Kacey Musgraves’ ‘Star-Crossed’ Album Explores Country Music + Beyond
Kacey Musgraves has had a draw toward country music from the beginning. At a very young age, she sang in a group called Cowtown Opry Buckaroos and performed on the yodeling circuit. As she's gotten older and her world has widened, so has the scope of her music, and that shows specifically on her newest album, Star-Crossed.
While Musgraves' first major label hit record, 2013's Same Trailer, Different Park, is undeniably country, and her second, 2015's Pageant Material, follows in the same vein, each new album has shown off the ways in which different genres — specifically pop — have influenced her sound. Her acclaimed Golden Hour record from 2018 explored more pop themes, and Musgraves unapologetically pushes boundaries with her music. This next chapter, Star-Crossed, promises to be no different.

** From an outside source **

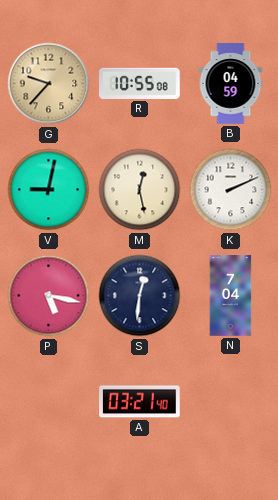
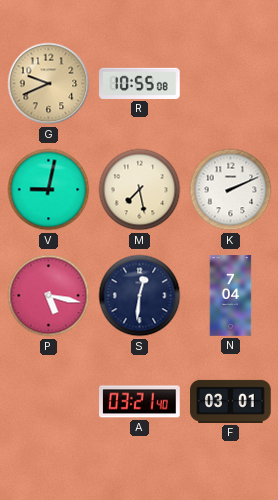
G: 9:37 -> 9:41
B: 04:59 -> none
M: 12:28 -> 7:28
F: none -> 03:01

The fourth mainstream studio album from the "Justified" singer does include one very true-to-country element: a heartbreak theme. The lyrics are a conceptual retelling of her divorce, specifically, and she uses that base of country music storytelling and builds upon it with influences ranging from Aretha Franklin to Spanish folk music.
Musgraves was inspired by the art form of tragedy, and decided to craft her new album as one in the wake of her divorce from fellow artist Ruston Kelly.
Though Musgraves has never shied away from experimenting with different influences, on this new record, her label has begun to acknowledge the ways in which she crosses into different genres. Star-Crossed will be released through a collaborative effort between MCA Nashville and Interscope Records.
While fans and critics may toil over where to place Musgraves sonically, the award-winning singer-songwriter doesn't seem to fret over it. "If you asked me what it is, I don’t think I’d even be able to give you a straight answer,” Musgraves tells the New York Times of her new music.
What does seem to be important to Musgraves is that her music —wherever it lands genre-wise —is true to who she is. "I just feel like the music will get bad if you aren’t being your authentic self," says Musgraves.